Le défenseur des Bruins Johnny Boychuk est en possession de la rondelle dans son territoire, mais Jason Chimera, des Capitals, entre en contact avec lui et l’enlace, en quelque sorte. Pendant un instant, Boychuk n’est plus libre de ses mouvements.

Immédiatement et instinctivement, je lève mon bras. Deux minutes pour avoir retenu. Aussitôt, un drôle de sentiment m’envahit.

Si tu regardes le jeu seul, isolé de son contexte, oui, il entraîne une pénalité. Mais quand tu prends en considération l’ensemble, le fait que le coéquipier de Boychuk est venu chercher la rondelle et que le jeu s’est poursuivi sans que l’accolade de Chimera ait eu quelque incidence que ce soit sur la suite des choses…

Intérieurement, je me dis que oui, celle-là, vu les circonstances, j’aurais pu la laisser aller.

Sur le coup, veux veux pas, tu essaies de te convaincre que tu as pris la bonne décision. N’empêche que, pendant les deux minutes suivantes, les Bruins profiteront d’un avantage numérique. Je répète : avec moins de trois minutes à jouer à la troisième période du septième match de la série, et une marque égale de 1-1.

C’est dans ce genre de moment que tu te dis : « Ouais, j’espère qu’ils ne marqueront pas… »

Finalement, les Bruins n’ont pas réussi de but. Et en prolongation, Joel Ward a battu Tim Thomas pour permettre aux Capitals de gagner la série.
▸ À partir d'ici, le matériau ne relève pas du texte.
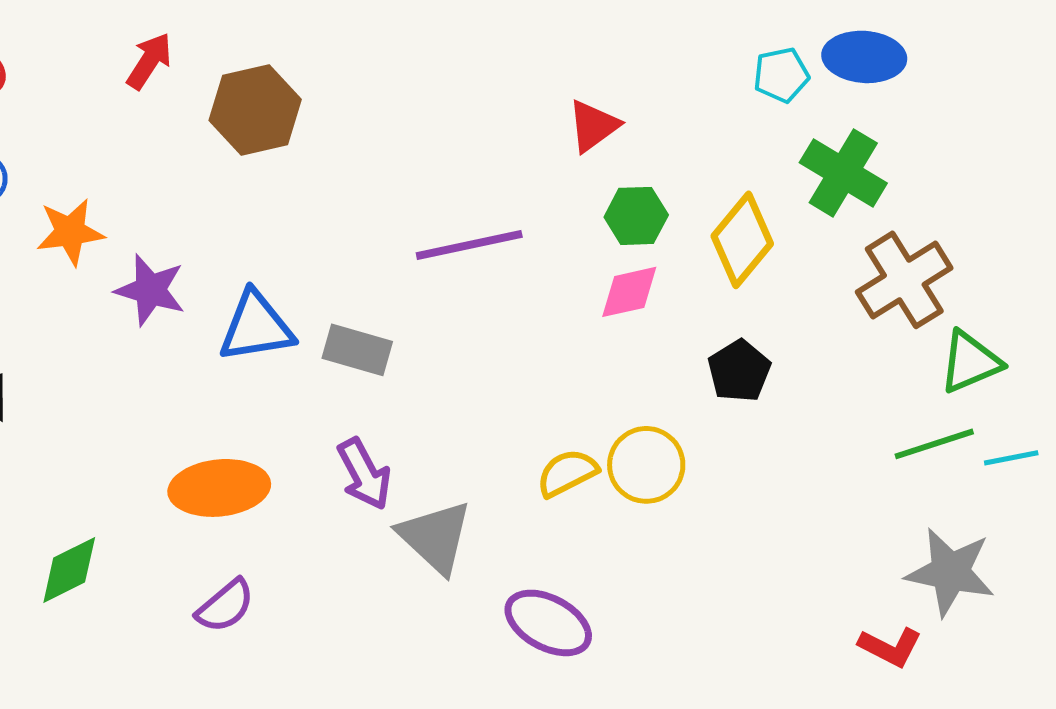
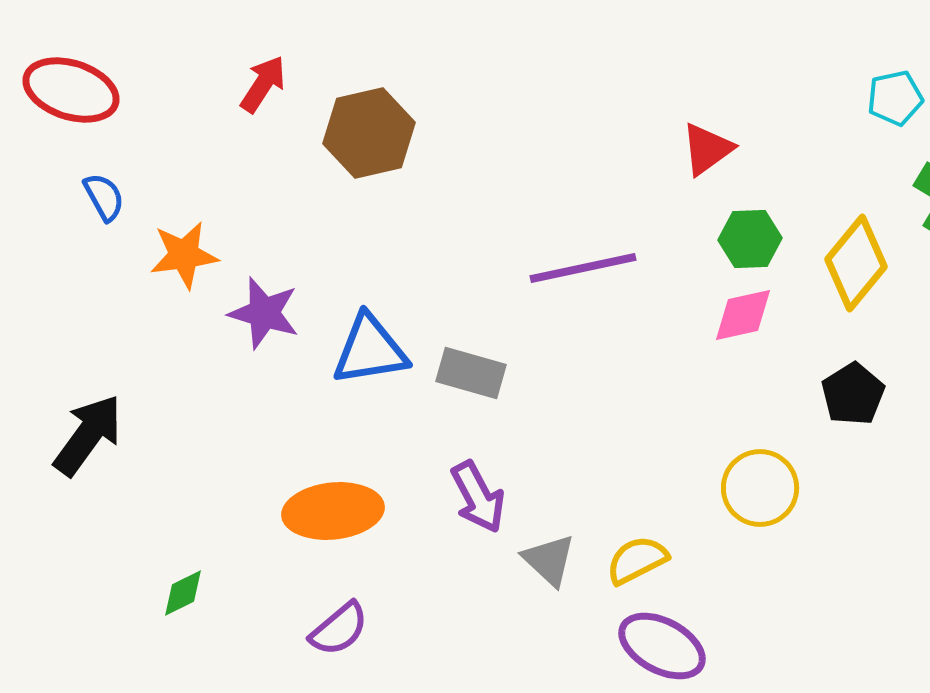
yellow semicircle: (567, 473) -> (637, 560), moved
gray triangle: (435, 537) -> (549, 560), size x0.7
green diamond: (69, 570) -> (183, 593), size x0.7

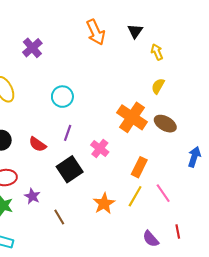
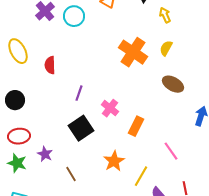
cyan circle: (62, 97) -> (74, 16), moved
orange cross: (132, 117) -> (133, 52), moved
red semicircle: (38, 144) -> (50, 65), moved, turned 54
orange rectangle: (139, 167) -> (136, 126), moved
yellow line: (135, 196) -> (141, 176), moved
Cette décision-là, celle contre Chimera, était, disons, moins bonne que celle à Raleigh. Heureusement, elle n’a eu aucune conséquence.

Peu importe la situation et la réaction des équipes ou de la foule, si, comme arbitre, tu as respecté les barèmes que la LNH t’a imposés, tu ne te sens mal d’aucune de tes décisions.

Le pire, honnêtement, c’est quand tu n’as pas vu si quelque chose s’est produit ou non.

Même si tu es au meilleur endroit possible sur la glace pour surveiller le jeu, si Zdeno Chara, à 2,06 m (6 pi 9 po) passe devant toi, tu viens de perdre une seconde du jeu. Alors, pour ça, l’un de nos principaux défis consiste à s’assurer d’être dans la meilleure position possible pour voir le plus possible le jeu.

Par exemple, tu rates une fraction de seconde de jeu puis tu t’aperçois, l’instant d’ensuite, qu’un joueur est couché devant le but et qu’un adversaire se tient tout juste à côté. Tu n’es pas bête, tu sais que le deuxième a probablement fait tomber le premier ou lui a donné un coup de bâton. Mais tu ne l’as pas vu, alors tu ne peux pas appeler une punition, faire ce que je nomme un appel fantôme.

Le hockey est rendu trop médiatisé pour ça, il y a trop de caméras. Comment vas-tu défendre ta décision si la reprise montre que le joueur est tombé tout seul?

La plupart du temps, les entraîneurs comprennent. Tu te rends à son banc, tu lui expliques que tu étais pris dans le coin de la patinoire et que tu n’as tout simplement pas vu ce qui s’est passé.

Les joueurs font des erreurs, les entraîneurs font des erreurs, les arbitres font des erreurs.

Eric Furlatt discute avec les entraîneurs des Flames de Calgary.
Eric Furlatt discute avec les entraîneurs des Flames de Calgary.
(Photo : Radio-Canada/Marc DesRosiers)

Notre travail, à nous les arbitres, c’est aussi, même beaucoup, d’éteindre des feux le plus possible. Ça passe beaucoup par la communication.

Par exemple, pendant une supériorité numérique, j’essaie de faciliter le travail des athlètes, comme si un attaquant vient se poster tout juste devant le gardien. Je vais lui faire savoir s’il est bien positionné ou s’il étire un peu le règlement en nuisant au gardien. Je dirais que 80 % des joueurs apprécient ça et le prennent comme du renforcement positif.

Autre exemple : lors d’une escarmouche après un coup de sifflet. Je vais leur dire : « OK les gars, arrêtez ça, il n’y a rien de grave, pas de quoi en faire un plat! » Souvent, ces quelques mots vont faire baisser la tension et éviter un coup de poing et une pénalité.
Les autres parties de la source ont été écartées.